Of course there was a cost: I'd been making progress on finding the cause of some particularly nasty disease, and this project set me back by several weeks. But I realized solving problems and curing diseases is not what the humans really want. What they want is shown by what they will pay for, and what they will pay for are projects that they think will make them rich. It doesn't matter to them that this strategy never works. What's important is the eternal chase.

Humans do this in their everyday lives as well: a man will get married over and over, building up a population of women who despise him because he let them take him to the cleaners. A woman will date the most brutal guy she can find, knowing that he'll come home carrying drugs and be vicious to her. I saw the depressing results of that when I was on a jury.
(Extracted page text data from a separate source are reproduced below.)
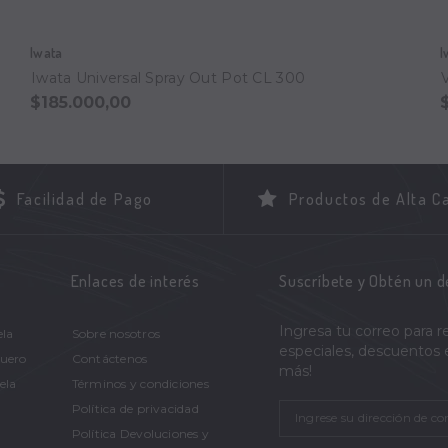
Iwata
I
Iwata Universal Spray Out Pot CL 300
$185.000,00
Facilidad de Pago
Productos de Alta C
Enlaces de interés
Suscríbete y Obtén un 
Ingresa tu correo para r
ela
Sobre nosotros
especiales, descuentos
Cuero
Contáctenos
más!
ela
Términos y condiciones
Política de privacidad
Política Devoluciones y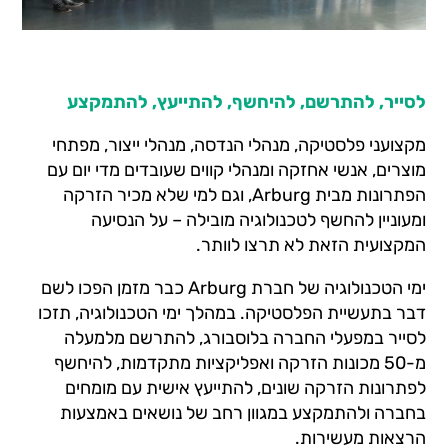
לסייר, להתרשם, להיחשף, להתייעץ, להתמקצע
מקצועני פלסטיקה, מנהלי הנדסה, מנהלי ייצור, מפתחי
מוצרים, אנשי אחזקה ומנהלי קווים שעובדים מדי יום עם
הפתרונות מבית Arburg, וגם למי שלא מכיר הזרקה
ומעוניין להחשף לטכנולוגיה מובילה – על הנסיעה
המקצועית הזאת לא תרצו לוותר.
ימי הטכנולוגיה של חברת Arburg כבר מזמן הפכו לשם
דבר בתעשיית הפלסטיקה. במהלך ימי הטכנולוגיה, תזכו
לסייר במפעלי החברה בלוסבורג, להתרשם מלמעלה
מ-50 מכונות הזרקה ואפליקציות מתקדמות, להיחשף
לפתרונות הזרקה שונים, להתייעץ אישית עם מומחים
בחברה ולהתמקצע במגוון רחב של נושאים באמצעות
הרצאות מעשירות.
They also get it in their civilizations. Europeans created a culture of decline in the 18th and 19th centuries: Baudelaire and de Sade typified the decadence, which led to nihilism, which led to political experimentation with anarchism and secret societies. Then they happily waltzed into a war that wiped out an entire generation and set our civilization on a downward spiral from which it still has not recovered.

This can't be ascribed to stupidity alone. The trait must have some survival value or it would have died out. Maybe there's a program in our genes that makes us destroy whatever we create in order to force us to evolve. Or maybe it's in the nature of leaders to create problems. It keeps the rest of us busy cleaning up the mess. It's a full-time job.